Histidine is principally a tissue repairer, and is active in producing normal blood supplies.

Lysine, when inadequately provided by the diet, has been linked with pneumonia, acidosis, headaches, dizziness and incipient anemia. It also has a direct influence on the female reproductive cycle.

Methionine, if seriously lacking in the body, may cause hardening of the liver (cirrhosis), and nephritis (a serious kidney disease). It is also necessary to maintain normal body weight and aids in keeping a proper nitrogen balance in the body. (Nitrogen, a protein, is as vital to human life as it is to plant life.)

Phenylalanine is closely linked with the body's most effi­cient use of vitamin C. This means that not enough of this amino acid in the diet can result in susceptibility to infec­tions, and to other diseases connected with insufficient vitamin C.

The three remaining amino acids of the 10 essential ones are leucine, isoleucine and threonine. Their specific functions in the body have not as yet been completely explored by the scientists, although it is known that these three amino acids play a vital role in helping maintain the body's nitrogen balance, that is, the intake of proteins and the discharge of wastes and dead cells.
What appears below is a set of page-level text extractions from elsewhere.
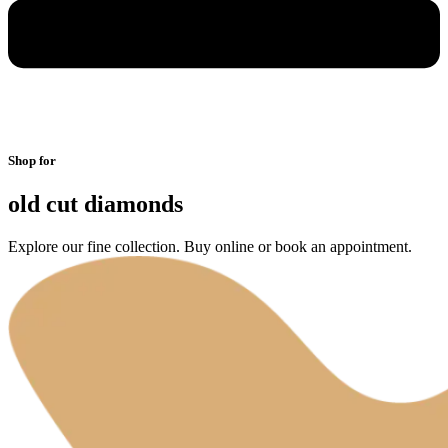
Shop for
old cut diamonds
Explore our fine collection. Buy online or book an appointment.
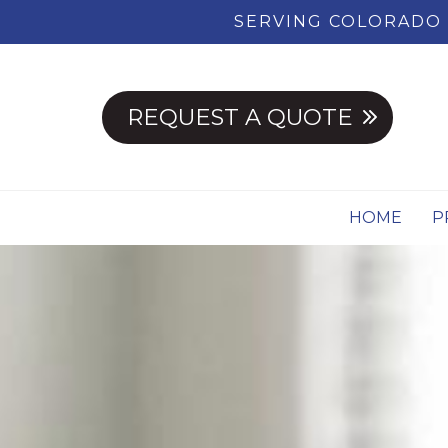
SERVING COLORADO 
REQUEST A QUOTE
HOME
P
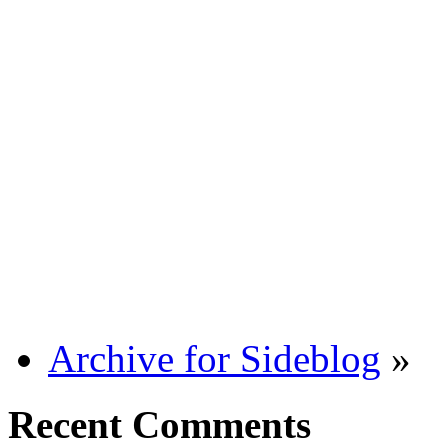
Archive for Sideblog
»
Recent Comments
All 10 of these essential amino acids, plus the literally thousands of different protein combinations manufactured in your body from the original 10 (the red coloring matter in your blood, or hemoglobin as it's called for example, may contain as many as 576 different amino acid groups) must do an uninterrupted job of building, repairing and replacing, if you are to remain a living animal.

A red blood cell lives about thirty days. This means that every month a fresh, newly processed red blood cell must be recruited from your bone marrow into the bloodstream as a replacement for the defunct cell. The same is true of white blood cells. Kidney, bladder and intestinal cells are constantly being lost and must be replaced if these organs are to do a good job of removing wastes from your body. Skin, hair, fingernail and toenail cells are continually being destroyed and new ones must be provided. Internal and external secre­tions (such as hormones, enzymes, digestive juices, tears, skin oils) must be produced without interruption in a healthy body, since these secretions are continuously being manu­factured and produced each day in such extremely intricate body functions as digestion and sexual activity.
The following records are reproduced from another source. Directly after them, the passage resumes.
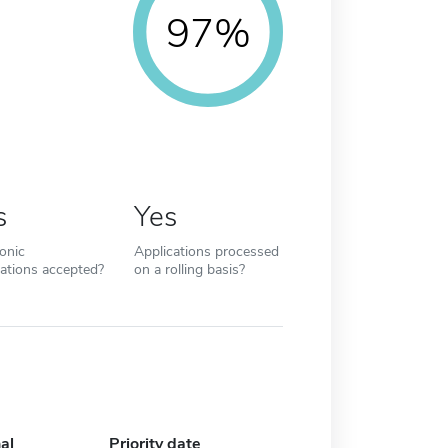
97%
s
Yes
ronic
Applications processed
cations accepted?
on a rolling basis?
al
Priority date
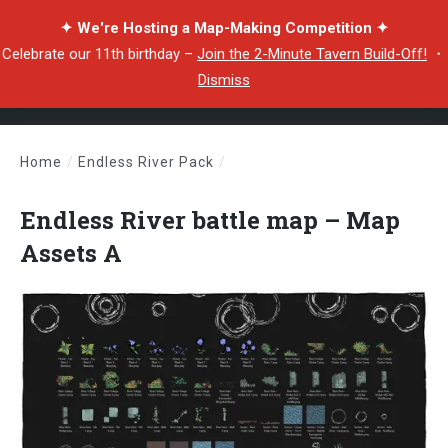
✦ We're Hosting a Map-Making Competition ✦
Celebrate our 11th birthday –
Join the 2-Minute Tavern Build-Off!
・
Dismiss
Home
/
Endless River Pack
/
Endless River battle map – Map Assets A
Endless River battle map – Map
Assets A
I don't know whether you've ever thought of it this way or not, but the fact remains that the sole reason why you eat is to provide your body with energy, and to assure your cells of enough protein for all the vitally needed repairs and re­placements.

You may think you eat because you "get hungry," or be­cause food tastes good, or because it's pleasant to share a meal with congenial companions. But actually you eat because your cells demand material (protein) for energy, and for repair work. A cell can't taste, and it isn't convivial! There­fore, Nature tricks you by your taste buds into eating, so that vital energizing and restorative processes can go on without interruption.

Please ponder this last fact for a few seconds—then re­member it the next time you are undecided between a plate of high-starch foods such as white rice or macaroni, or a plate of body-rebuilding proteins like meat, eggs, cheese, milk or seed cereals.

Dr. James S. McLester, well-known professor of medicine at the University of Alabama and one of the pioneers in treating nutritional deficiencies, says: "If a man would enjoy sustained vigor and would experience his normal expectancy ... he must eat a liberal quantity of good protein." Good protein means, of course, a complete protein—one containing all 10 essential amino acids. Meat, fish, poultry, cheese, eggs, milk and seed cereals are "good proteins." Notice, please, that Dr. McLester specifies a "liberal quantity" of good proteins, not a bare minimum.

In order to make sure that you have the correct answer to the nutrition riddle: "How much protein is enough?" your safest bet is to eat more than enough. The menus compiled for you in Part II are designed to provide at least 100 to 150 grams of high-grade protein a day. This may be fur­ther increased by between-meal snacks such as those listed in Part II.

Getting "more than enough" protein is the only way I know of to make absolutely certain that you have bolted the door against premature aging of your precious body.